● **Saved data entries**

# # # # #

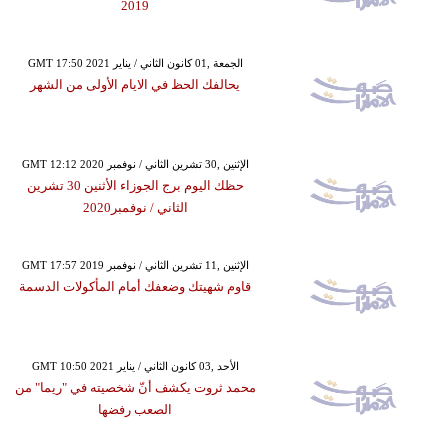
2019
GMT 17:50 2021 الجمعة ,01 كانون الثاني / يناير
يحالفك الحظ في الايام الأولى من الشهر
GMT 12:12 2020 الإثنين ,30 تشرين الثاني / نوفمبر
حظك اليوم برج الجوزاء الأثنين 30 تشرين
الثاني / نوفمبر2020
GMT 17:57 2019 الإثنين ,11 تشرين الثاني / نوفمبر
قاوم شهيتك وضعفك أمام المأكولات الدسمة
GMT 10:50 2021 الأحد ,03 كانون الثاني / يناير
محمد ثروت يكشف أنّ شخصيته في "ريما" من
الصعب رفضها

# # # # #

● **YOUR GOAL**
Copy out the line holding "حظك اليوم برج الجوزاء الأثنين 30 تشرين". Then copy every later line of the data, unchanged, through the last one.

● **RESULT FOR THIS TASK**
حظك اليوم برج الجوزاء الأثنين 30 تشرين
الثاني / نوفمبر2020
GMT 17:57 2019 الإثنين ,11 تشرين الثاني / نوفمبر
قاوم شهيتك وضعفك أمام المأكولات الدسمة
GMT 10:50 2021 الأحد ,03 كانون الثاني / يناير
محمد ثروت يكشف أنّ شخصيته في "ريما" من
الصعب رفضها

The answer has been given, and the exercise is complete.